No parecer encaminhado ao Superior Tribunal de Justiça (STJ), a subprocuradora-geral da República Denise Vinci Tulio defende a rejeição do pedido de conflito de competência apresentado pela pela Associação Nacional das Empresas Transportadoras de Veículos (ANTV). Segundo ela, as sentenças proferidas pelos Tribunais Regionais Federais das 4ª e 1ª Regiões são distintas. O objetivo da entidade, destaca a representante do Ministério Público Federal, é impor por “vias transversas um acórdão (do TRF-1) que lhe foi favorável, mas que não guarda qualquer semelhança com outro que lhe foi contrário (o do TRF-4).”

Em setembro de 2019, os desembargadores da 4ª Turma do TRF-4, por unanimidade, mantiveram condenação da GM e de outros três réus por formação de cartel no setor de transporte de veículos novos.

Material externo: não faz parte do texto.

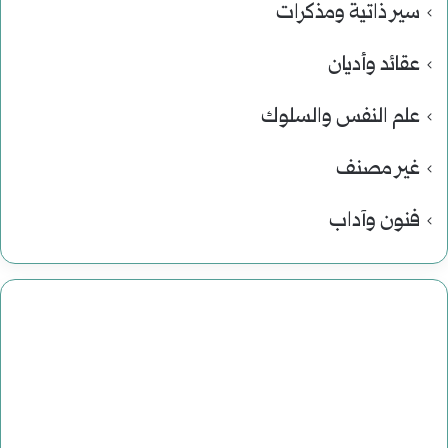
سير ذاتية ومذكرات
عقائد وأديان
علم النفس والسلوك
غير مصنف
فنون وآداب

Além da montadora, Luiz Moan (ex-diretor da GM), ANTV e Sindicato Nacional dos Cegonheiros (Sinaceg, ex-Sindicam) tiveram as penas impostas pela 1ª Instância da Justiça Federal confirmadas.

Para livrarem a ANTV da execução da sentença, os advogados da entidade alegam que o TRF-1 já decidiu sobre a inexistência de cartel. Eles reivindicam a união dos dois procedimentos e a transferência da competência de julgá-los para o Tribunal com sede em Brasília. O argumento já fora usado no TRF-4, mas a desembargadora Vivian Josete Pantaleão Caminha negou o recurso.

Aqui vale a pena retomar o que foi decidido no início de 2018. Não é verdade que o TRF-1 afastou a acusação de cartel, como chegou a divulgar o site do Sindicato Nacional dos Cegonheiros (Sinaceg), considerado braço político e operacional da organização criminosa que controla o setor, segundo investigações conduzidas pela Polícia Federal e Ministério Público Federal. O Sinaceg foi condenado junto com a ANTV por formação de cartel.

TRF-1 nunca absolveu ANTV de crime por formação de cartel
Os desembargadores da 6ª Turma do TRF-1 não fizeram análise de mérito sobre a existência ou não de cartel. Por conta disso, Sinaceg ou a ANTV nunca foram absolvidos por esse tipo de crime.

O Tribunal limitou-se a avaliar a apelação do Ministério Público Federal contra a decisão de 1º grau que julgou improcedente o pedido ministerial para que o Conselho Administrativo de Defesa Econômica (Cade) reabrisse as investigações sobre a formação de cartel no setor de transporte de veículos novos. A decisão baseou-se nesse fato. Entenderam os desembargadores que cabe ao Cade decidir sobre o arquivamento ou não dos procedimentos administrativos por sua autonomia.

A absolvição, assim como o conflito de competência, não passa de uma interpretação equivocada por parte dos réus condenados para tentar enganar a opinião pública e o ministro do STJ Napoleão Nunes Maia Filho (foto de abertura), que suspendeu liminarmente os efeitos do julgamento realizado pelo TRF-4.